Daniel se pasaba horas y horas sentado y repitiendo una y otra vez el mismo movimiento mecánico. La silla se mecía y estaba hecha de mimbre, y durante esos momentos anclado en el objeto mobiliario se unían en él tres generaciones de su familia. La primera, su abuela, quien hasta hacía poco era quien llenaba de vida la silla hasta que ella sin vida se quedó. La segunda, su madre, a quien durante toda su vida había contemplando repitiendo sin cesar movimientos mecánicos mientras tejía y tejía gorros, jerseis, patucos y chaquetas para él, para sus hermanos y para cada uno de los pequeños seres que iban completando la familia durante décadas, hasta que el infortunio causó que sus manos quedasen fuera de su control. Y la tercera, él mismo, por el mero hecho de ser él mismo.
A Daniel hacía poco que le habían puesto gafas y todavía no se había acostumbrado del todo a la presencia continua de esas líneas azules que se posaba en su mirada. Él, que siempre había presumido de ser una de las pocas personas de su círculo con vista perfecta, al final había acabado sufriendo las consecuencias de una vida centrada en horas frente a un ordenador, a hojas llenas de apuntes manuscritos y a la contemplación de clásicos cinematográficos día sí, día también. Como hacía poco que le habían puesto gafas y todavía no se había acostumbrado a ellas, la mitad de las veces se las olvidaba en la mesita de noche. Y la otra mitad de las veces, cuando las llevaba puestas, solían estar tan sucias que hasta no reproducían con fidelidad el verdadero color de lo que contemplaban.
Era domingo y a Daniel los domingos no le gustaba nada que su vida continuase. Así que él mismo le daba al botón de pausa. Apagaba todo medio de comunicación existente y se escapaba de la ciudad que lo había acogido desde que iniciase sus estudios universitarios. Volvía a la casa vacía en la que solía correr años atrás y se sentaba en esa silla durante horas. El único contacto externo que se permitía era el de una vieja radio en la que todavía funcionaban las cintas de cassette guardadas en el segundo cajón de su antiguo cuarto.
Mientras la música entraba por sus oídos, Daniel recordaba, y recordaba, y recordaba hasta que cerraba sus ojos y no recordaba, sino que vivía. Vivía por lo que otros no podían vivir, y vivía como otros no podrían volver a vivir. Y aprendía a tejer por su propia cuenta, como una tarde de domingo hacía muchos años quiso aprender (con nefasto resultado), mientras su cuerpo se movía hacia adelante y hacia atrás, una vez y otra más y otra más.
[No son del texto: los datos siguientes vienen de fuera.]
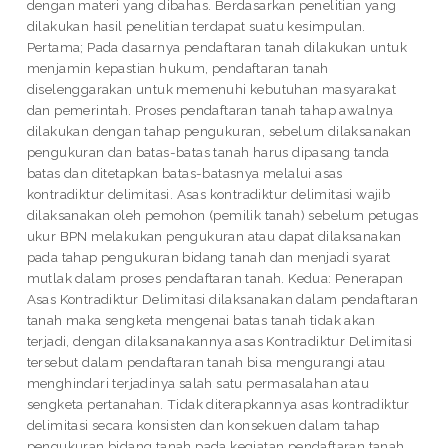
dengan materi yang dibahas. Berdasarkan penelitian yang
dilakukan hasil penelitian terdapat suatu kesimpulan.
Pertama; Pada dasarnya pendaftaran tanah dilakukan untuk
menjamin kepastian hukum, pendaftaran tanah
diselenggarakan untuk memenuhi kebutuhan masyarakat
dan pemerintah. Proses pendaftaran tanah tahap awalnya
dilakukan dengan tahap pengukuran, sebelum dilaksanakan
pengukuran dan batas-batas tanah harus dipasang tanda
batas dan ditetapkan batas-batasnya melalui asas
kontradiktur delimitasi. Asas kontradiktur delimitasi wajib
dilaksanakan oleh pemohon (pemilik tanah) sebelum petugas
ukur BPN melakukan pengukuran atau dapat dilaksanakan
pada tahap pengukuran bidang tanah dan menjadi syarat
mutlak dalam proses pendaftaran tanah. Kedua: Penerapan
Asas Kontradiktur Delimitasi dilaksanakan dalam pendaftaran
tanah maka sengketa mengenai batas tanah tidak akan
terjadi, dengan dilaksanakannya asas Kontradiktur Delimitasi
tersebut dalam pendaftaran tanah bisa mengurangi atau
menghindari terjadinya salah satu permasalahan atau
sengketa pertanahan. Tidak diterapkannya asas kontradiktur
delimitasi secara konsisten dan konsekuen dalam tahap
pengukuran bidang tanah pada kegiatan pendaftaran tanah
El balanceo no iba en aumento como aquellas otras tardes de columpios y toboganes, y ahora las tardes ya no tenían aquella connotación de divertimento asegurado. Daniel recordaba, y recordaba hasta que se olvidaba de que cuando abandonase su estado de pausa, las posibilidades de recibir malas noticias eran de mil contra una. Él recordaba y tejía y se mecía, porque si evocar era lo único que lo uniese con su infancia, no se podía permitir perderlo. Aunque se pasase tardes enteras tejiendo jerseis desproporcionados, y las horas en la silla lo acabasen mareando. Pero eso no era culpa de la mecedora de su abuela: era culpa de las gafas, que en ese momento, si no siempre, sobraban.